## [Problem description]
For each line below that holds the word "todos", make a copy.

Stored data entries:
________________________

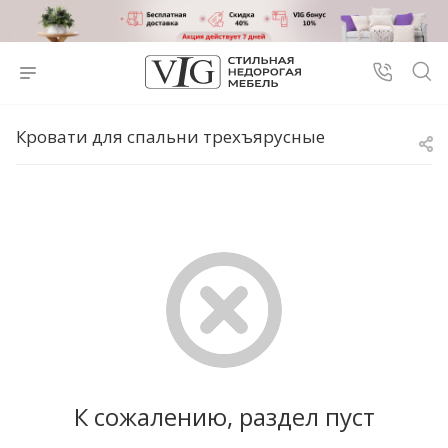
Кровати для спальни трехъярусные
К сожалению, раздел пуст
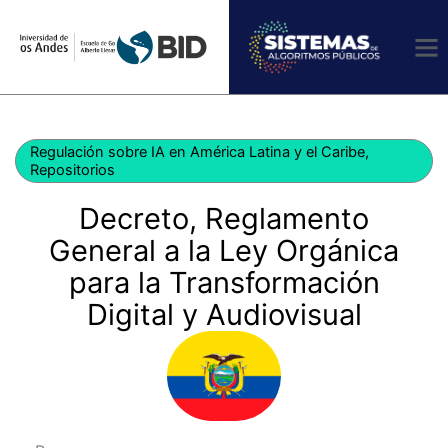
Ir
al
contenido
Regulación sobre IA en América Latina y el Caribe
,
Repositorios
Decreto, Reglamento
General a la Ley Orgánica
para la Transformación
Digital y Audiovisual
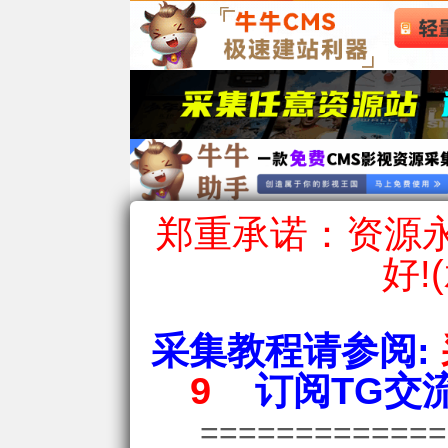
郑重承诺：资源永
好!
采集教程请参阅:
9
订阅TG交流
============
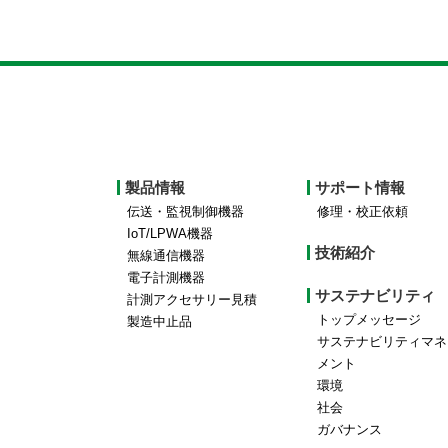
Footer
製品情報
サポート情報
top
伝送・監視制御機器
修理・校正依頼
IoT/LPWA機器
menu
技術紹介
無線通信機器
電子計測機器
サステナビリティ
計測アクセサリー見積
トップメッセージ
製造中止品
サステナビリティマネ
メント
環境
社会
ガバナンス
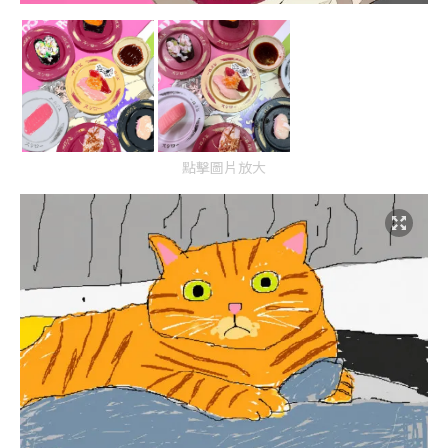
點擊圖片放大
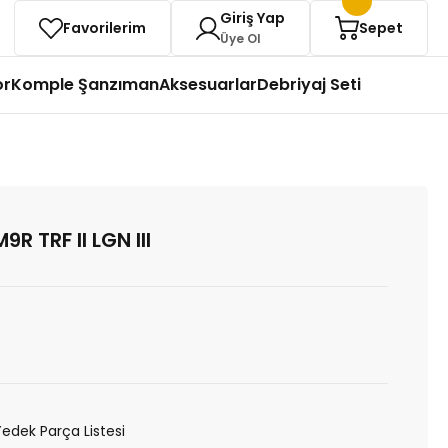
Giriş Yap
Favorilerim
Sepet
Üye Ol
or
Komple Şanzıman
Aksesuarlar
Debriyaj Seti
R TRF II LGN III
Yedek Parça Listesi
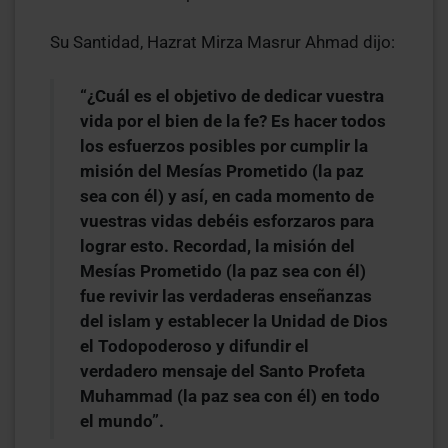
Su Santidad, Hazrat Mirza Masrur Ahmad dijo:
“¿Cuál es el objetivo de dedicar vuestra
vida por el bien de la fe? Es hacer todos
los esfuerzos posibles por cumplir la
misión del Mesías Prometido (la paz
sea con él) y así, en cada momento de
vuestras vidas debéis esforzaros para
lograr esto. Recordad, la misión del
Mesías Prometido (la paz sea con él)
fue revivir las verdaderas enseñanzas
del islam y establecer la Unidad de Dios
el Todopoderoso y difundir el
verdadero mensaje del Santo Profeta
Muhammad (la paz sea con él) en todo
el mundo”.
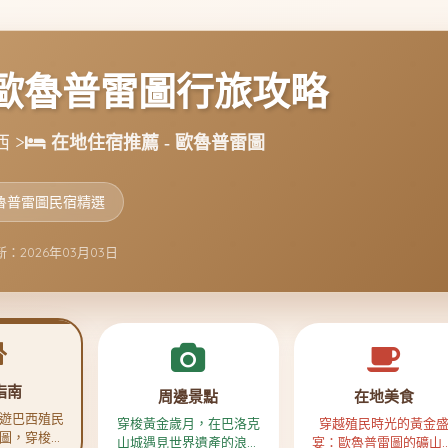
歐魯普雷圖行旅攻略
 >
在地住宿推薦 - 歐魯普雷圖
魯普雷圖民宿精選
：2026年03月03日
指南
周邊景點
在地美食
遊巴西殖民
穿梭黃金歲月，在巴洛克
穿越殖民時光的黃金
圖，穿梭巴
山城遇見世界遺產的浪漫
宴：歐魯普雷圖的礦山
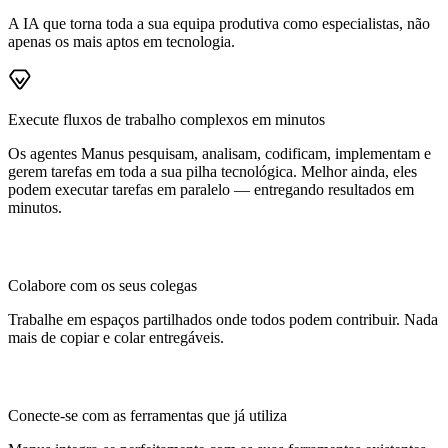
A IA que torna toda a sua equipa produtiva como especialistas, não
apenas os mais aptos em tecnologia.
Execute fluxos de trabalho complexos em minutos
Os agentes Manus pesquisam, analisam, codificam, implementam e
gerem tarefas em toda a sua pilha tecnológica. Melhor ainda, eles
podem executar tarefas em paralelo — entregando resultados em
minutos.
Colabore com os seus colegas
Trabalhe em espaços partilhados onde todos podem contribuir. Nada
mais de copiar e colar entregáveis.
Conecte-se com as ferramentas que já utiliza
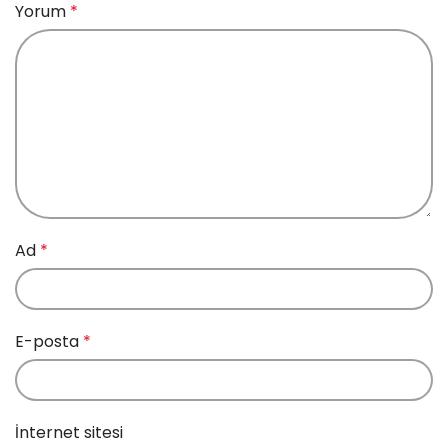
Yorum
*
Ad
*
E-posta
*
İnternet sitesi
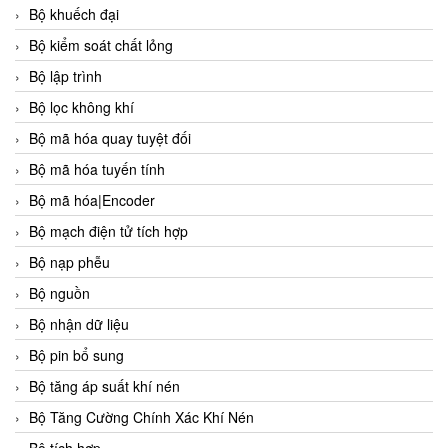
Bộ khuếch đại
Bộ kiểm soát chất lỏng
Bộ lập trình
Bộ lọc không khí
Bộ mã hóa quay tuyệt đối
Bộ mã hóa tuyến tính
Bộ mã hóa|Encoder
Bộ mạch điện tử tích hợp
Bộ nạp phễu
Bộ nguồn
Bộ nhận dữ liệu
Bộ pin bổ sung
Bộ tăng áp suất khí nén
Bộ Tăng Cường Chính Xác Khí Nén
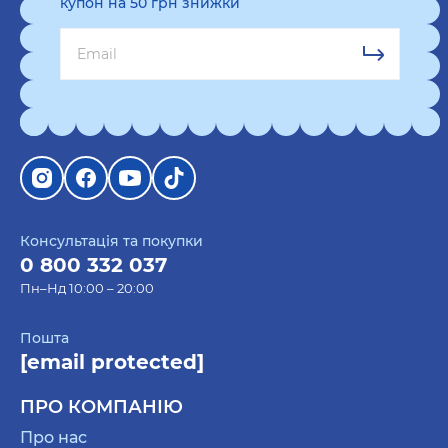
купон на 50 грн знижки
Консультація та покупки
0 800 332 037
Пн–Нд 10:00 – 20:00
Пошта
[email protected]
ПРО КОМПАНІЮ
Про нас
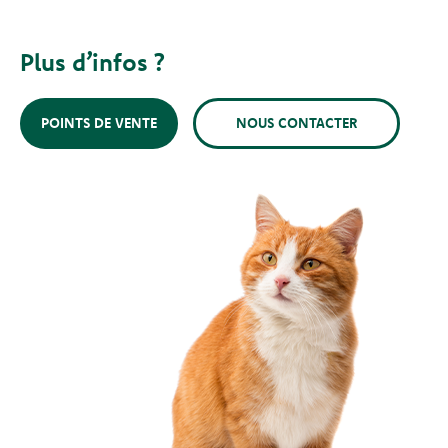
Plus d’infos ?
POINTS DE VENTE
NOUS CONTACTER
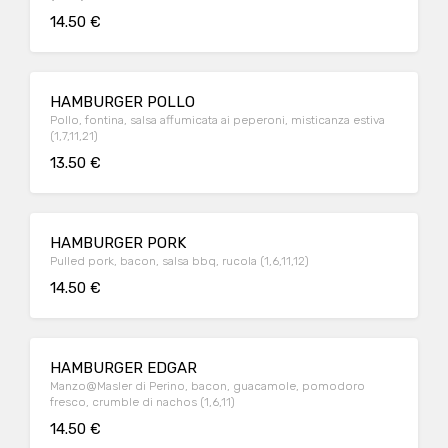
14.50 €
HAMBURGER POLLO
Pollo, fontina, salsa affumicata ai peperoni, misticanza estiva
(1,7,11,21)
13.50 €
HAMBURGER PORK
Pulled pork, bacon, salsa bbq, rucola (1,6,11,12)
14.50 €
HAMBURGER EDGAR
Manzo@Masler di Perino, bacon, guacamole, pomodoro
fresco, crumble di nachos (1,6,11)
14.50 €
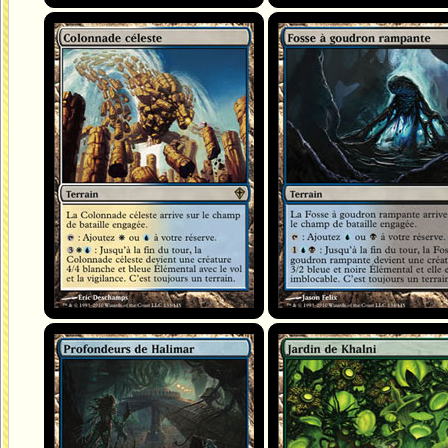
Colonnade céleste
Fosse à goudron rampante
Profondeurs de Halimar
Jardin de Khalni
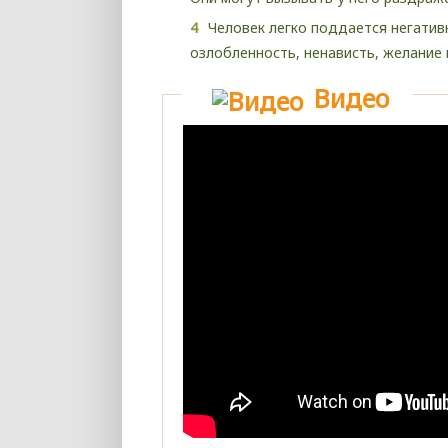
Человек легко поддается негатив
озлобленность, ненависть, желание 
Видео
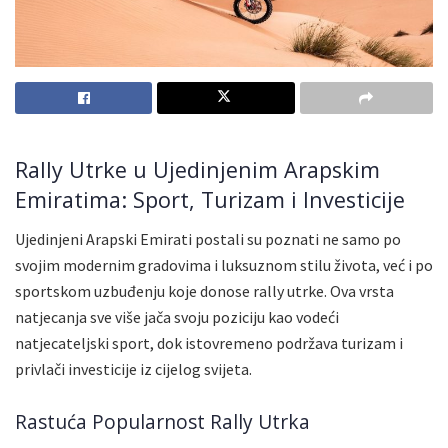
Rally Utrke u Ujedinjenim Arapskim
Emiratima: Sport, Turizam i Investicije
Ujedinjeni Arapski Emirati postali su poznati ne samo po
svojim modernim gradovima i luksuznom stilu života, već i po
sportskom uzbuđenju koje donose rally utrke. Ova vrsta
natjecanja sve više jača svoju poziciju kao vodeći
natjecateljski sport, dok istovremeno podržava turizam i
privlači investicije iz cijelog svijeta.
Rastuća Popularnost Rally Utrka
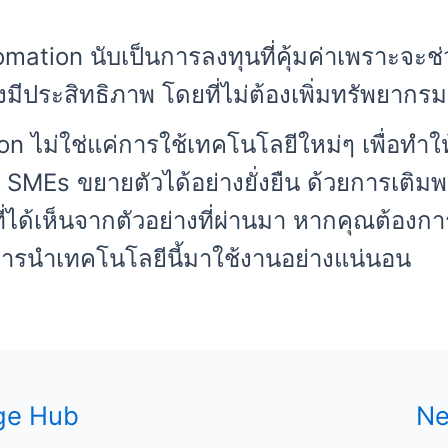
ation นับเป็นการลงทุนที่คุ้มค่าเพราะจะ
มีประสิทธิภาพ โดยที่ไม่ต้องเพิ่มทรัพยากร
 ไม่ใช่แค่การใช้เทคโนโลยีใหม่ๆ เพื่อทำให้
ิจ SMEs ขยายตัวได้อย่างยั่งยืน ด้วยการเติ
ี่ได้เห็นจากตัวอย่างที่ผ่านมา หากคุณต้องการ
รนำเทคโนโลยีนี้มาใช้งานอย่างแน่นอน
ge Hub
Ne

________________________

## [Result of this task]
vida por el bien de la fe? Es hacer todos
Trabalhe em espaços partilhados onde todos podem contribuir. Nada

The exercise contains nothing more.